| Assignment |
Taking the line with "Työpajankatu" as the first and the line with "８：３０～１７：００（１６：３０受付終了）" as the last, set down the lines below exactly, pictures excluded.

[Page-level text extractions]
○ ○ ○
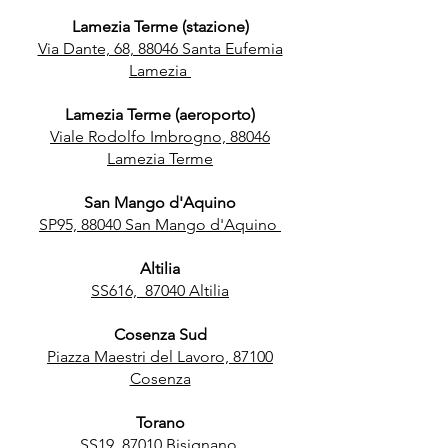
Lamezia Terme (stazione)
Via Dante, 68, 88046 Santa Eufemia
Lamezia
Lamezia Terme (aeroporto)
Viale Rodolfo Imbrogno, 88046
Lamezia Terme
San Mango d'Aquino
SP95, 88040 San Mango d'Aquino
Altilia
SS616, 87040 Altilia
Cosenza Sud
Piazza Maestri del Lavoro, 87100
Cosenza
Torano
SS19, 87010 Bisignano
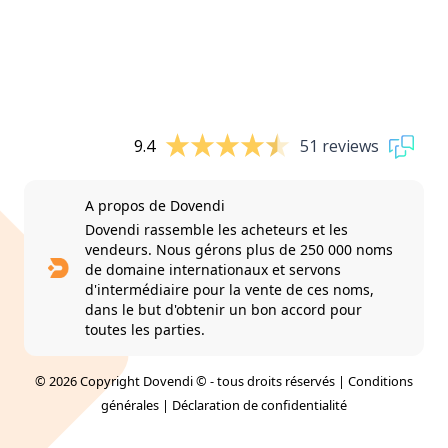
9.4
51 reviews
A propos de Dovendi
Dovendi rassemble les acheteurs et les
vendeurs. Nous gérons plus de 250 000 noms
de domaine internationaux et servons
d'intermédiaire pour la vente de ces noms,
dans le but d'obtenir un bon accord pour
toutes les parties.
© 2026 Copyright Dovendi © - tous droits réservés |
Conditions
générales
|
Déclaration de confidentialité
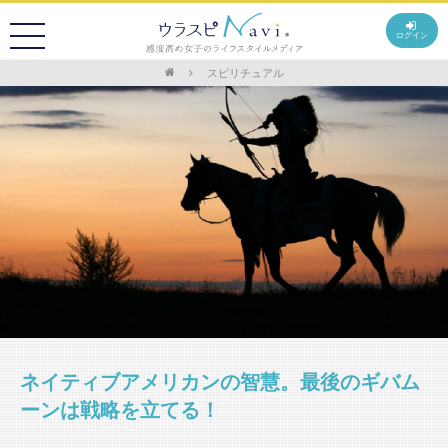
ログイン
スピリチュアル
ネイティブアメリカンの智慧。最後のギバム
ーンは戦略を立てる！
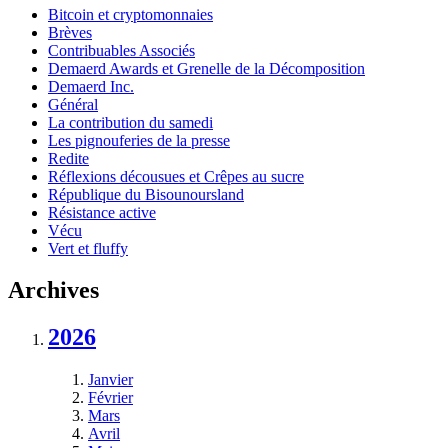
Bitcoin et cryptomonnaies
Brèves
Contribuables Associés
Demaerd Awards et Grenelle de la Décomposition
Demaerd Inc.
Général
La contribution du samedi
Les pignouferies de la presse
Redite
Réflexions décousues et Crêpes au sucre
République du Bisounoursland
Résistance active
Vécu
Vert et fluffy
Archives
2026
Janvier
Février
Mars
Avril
○ ○ ○
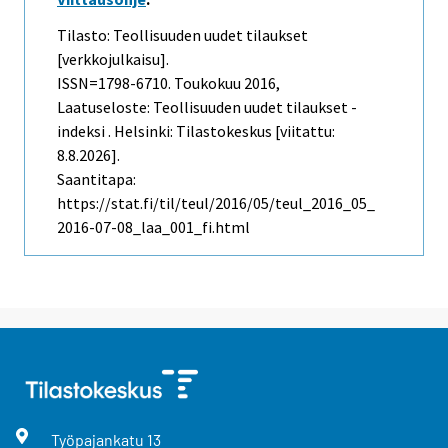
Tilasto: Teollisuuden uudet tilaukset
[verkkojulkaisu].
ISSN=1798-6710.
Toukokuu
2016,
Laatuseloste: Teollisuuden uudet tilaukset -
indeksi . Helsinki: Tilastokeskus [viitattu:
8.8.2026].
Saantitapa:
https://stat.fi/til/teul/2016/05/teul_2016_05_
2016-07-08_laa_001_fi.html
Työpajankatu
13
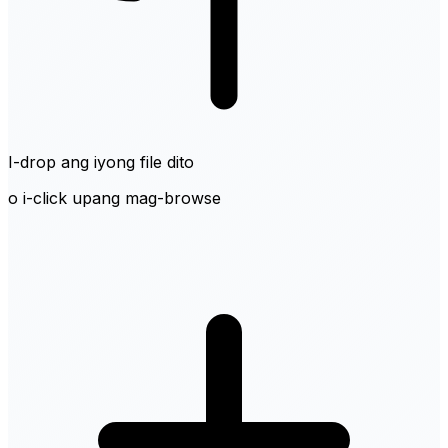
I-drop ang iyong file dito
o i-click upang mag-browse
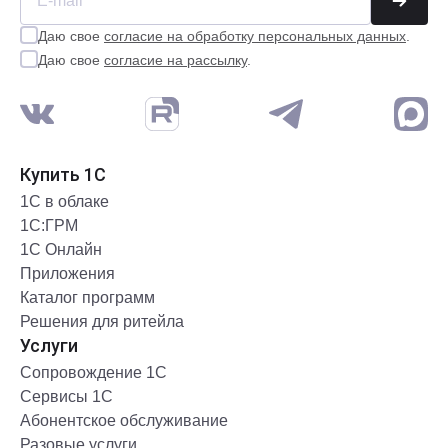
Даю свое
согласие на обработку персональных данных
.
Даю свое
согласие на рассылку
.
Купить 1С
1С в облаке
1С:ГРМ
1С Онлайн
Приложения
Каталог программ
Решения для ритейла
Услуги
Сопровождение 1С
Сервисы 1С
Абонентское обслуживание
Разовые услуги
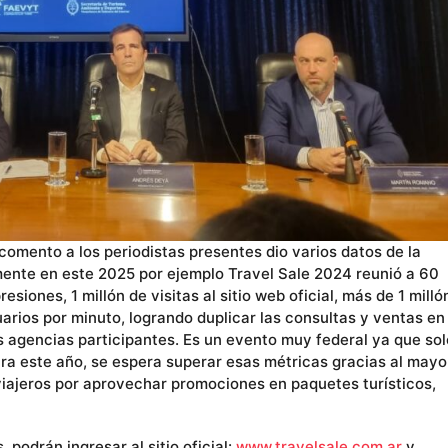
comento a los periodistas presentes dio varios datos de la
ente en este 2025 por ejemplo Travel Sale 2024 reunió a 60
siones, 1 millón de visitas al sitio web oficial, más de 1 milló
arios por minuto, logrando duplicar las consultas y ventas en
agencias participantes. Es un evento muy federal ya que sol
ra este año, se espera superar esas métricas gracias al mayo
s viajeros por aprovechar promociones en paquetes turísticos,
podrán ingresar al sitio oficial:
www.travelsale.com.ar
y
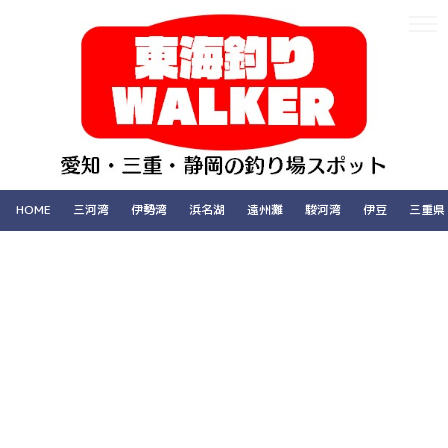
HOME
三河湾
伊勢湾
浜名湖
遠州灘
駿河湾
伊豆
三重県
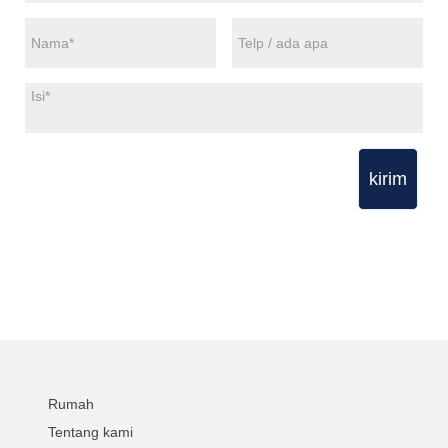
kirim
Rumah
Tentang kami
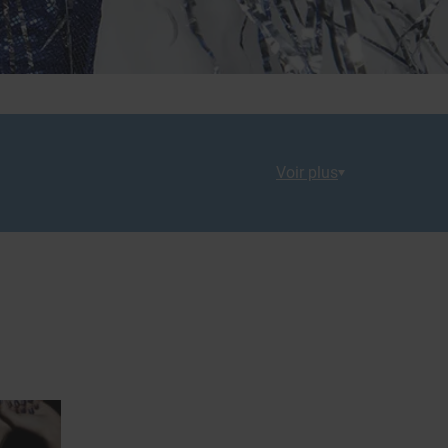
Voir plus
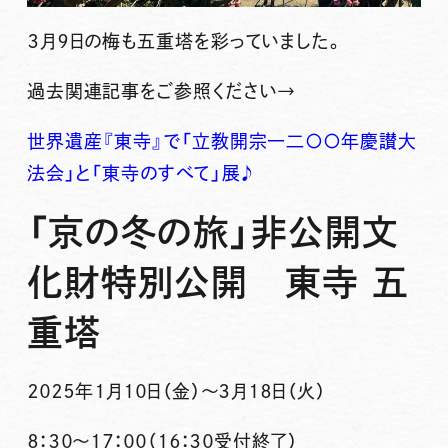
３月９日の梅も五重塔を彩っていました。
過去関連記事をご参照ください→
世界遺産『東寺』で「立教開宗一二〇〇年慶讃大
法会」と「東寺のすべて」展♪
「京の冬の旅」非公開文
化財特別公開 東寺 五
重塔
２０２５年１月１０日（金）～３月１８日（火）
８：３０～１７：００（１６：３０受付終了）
○ ○ ○
| Result for this task |
Työpajankatu
13
I-drop ang iyong file dito
o i-click upang mag-browse
Даю свое
согласие на обработку персональных данных
.
Даю свое
согласие на рассылку
.
Купить 1С
1С в облаке
1С:ГРМ
1С Онлайн
Приложения
Каталог программ
Решения для ритейла
Услуги
Сопровождение 1С
Сервисы 1С
Абонентское обслуживание
Разовые услуги
comento a los periodistas presentes dio varios datos de la
ente en este 2025 por ejemplo Travel Sale 2024 reunió a 60
siones, 1 millón de visitas al sitio web oficial, más de 1 milló
arios por minuto, logrando duplicar las consultas y ventas en
agencias participantes. Es un evento muy federal ya que sol
ra este año, se espera superar esas métricas gracias al mayo
s viajeros por aprovechar promociones en paquetes turísticos,
podrán ingresar al sitio oficial:
www.travelsale.com.ar
y
HOME
三河湾
伊勢湾
浜名湖
遠州灘
駿河湾
伊豆
三重県
kirim
Rumah
Tentang kami
Voir plus
３月９日の梅も五重塔を彩っていました。
過去関連記事をご参照ください→
世界遺産『東寺』で「立教開宗一二〇〇年慶讃大
法会」と「東寺のすべて」展♪
「京の冬の旅」非公開文
化財特別公開 東寺 五
重塔
２０２５年１月１０日（金）～３月１８日（火）
８：３０～１７：００（１６：３０受付終了）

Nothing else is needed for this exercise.